Nor does the environment or public safety merit protection from the WTO. In every case
brought to the
organization that challenged environmental or public safety legislation, the challengers
won. When
foreign commercial shrimp fishing interests challenged the protection of giant sea turtles
in our
endangered species act, the poor turtles-- who have glided through the Earth's oceans for
150 million
years-- didn't stand a chance.
When it was Venezuelan oil interests versus the US Environmental Protection Agency's air
quality
standards for imported gasoline, the oil interests won. When it was US cattle producers
against the
European Union's ban on hormone-treated beef, European consumers lost.
The list goes on-- and it would get a lot longer if the Clinton administration were to
have its way in
Seattle. One of the top items on their agenda is the much-dreaded "Global Free
Logging Agreement,"
which would lead to increased unsustainable logging worldwide and threaten a number of
initiatives to
protect domestic forests at home.
Last stop: Seattle
These results are hardly surprising, given the way the deck has been stacked. Decisions
are made by
tribunals in which the proceedings are kept secret. The judges tend to represent a narrow
range of
opinion on the economic and social issues, and there are no conflict of interest rules
that would prevent
them from ruling on a case in which they have a direct financial stake in the outcome.
This is the purpose of the WTO: to avoid the democratic processes and accountability
(however
scarce) that exist in the member nations, so that the rules that govern international
trade and
commerce can be made by those who run it.
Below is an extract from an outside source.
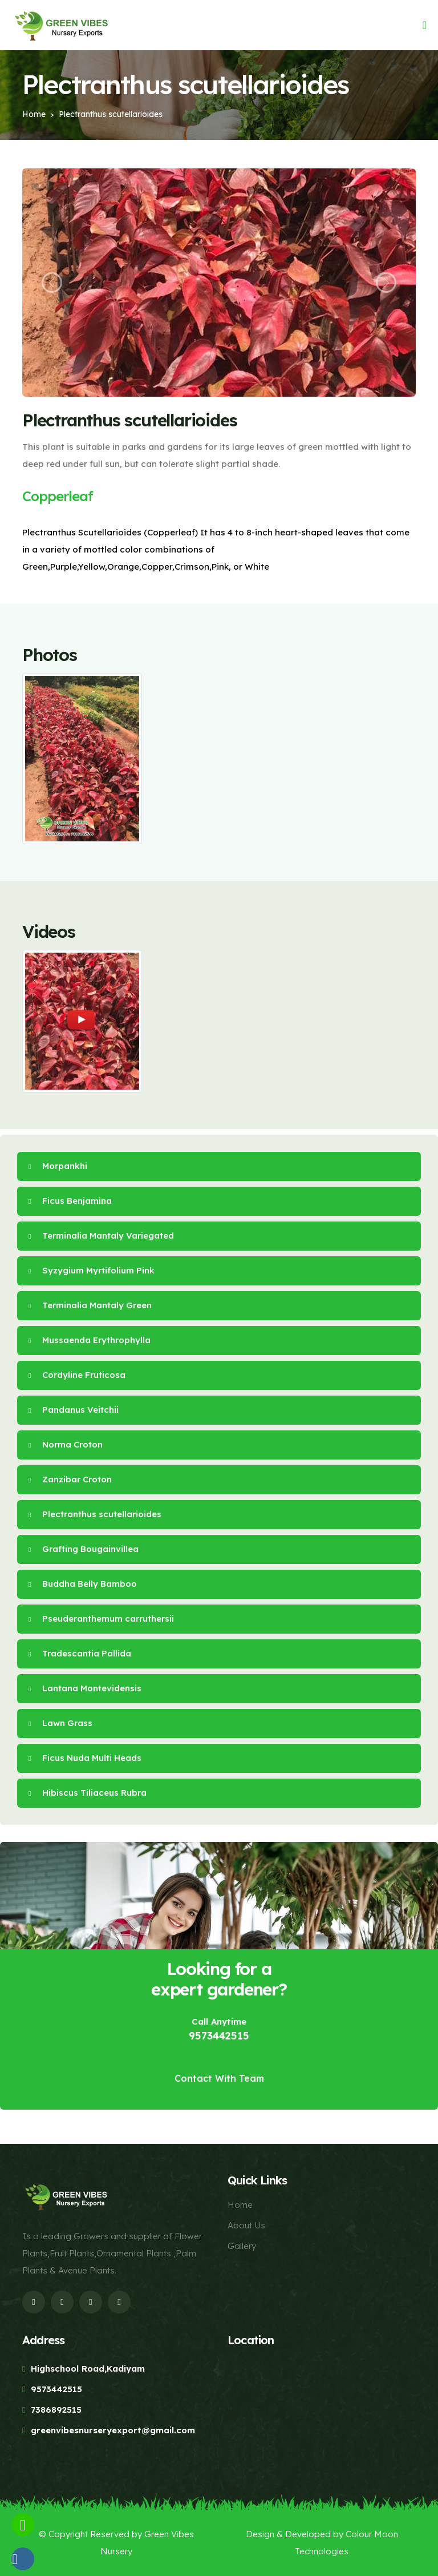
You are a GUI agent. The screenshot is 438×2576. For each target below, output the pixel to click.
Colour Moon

In the latest issue of Business Week, Jeffrey Garten, Dean of the Yale School of
Management, warns
that if the NGOs are "are allowed to hijack the WTO talks, it will be a dangerous
precedent that every
government and every global company will regret long after the protests in Seattle."
But this is just the
kind of precedent that the world needs right now. The opposition is demanding that there
be no new
round of negotiations, and it's looking more and more like they are going to win. The
Clinton
Administration's offer to establish a "working group" within the WTO to discuss
labor rights is too little
and too late. This World Trade Organization is never going to make any rules that would
infringe on the
prerogatives of corporations, for the benefit of labor or the environment; it will
self-destruct before that
happens.
The train of corporate globalization-- with "trade first, people last" as its
guiding principle-- has been
headed in the wrong direction for a long time. Before it can turn around, it must be
brought to a halt.
Last stop: Seattle 1999.
Mark Weisbrot is Research Director of the Preamble Center, in Washington, D.C.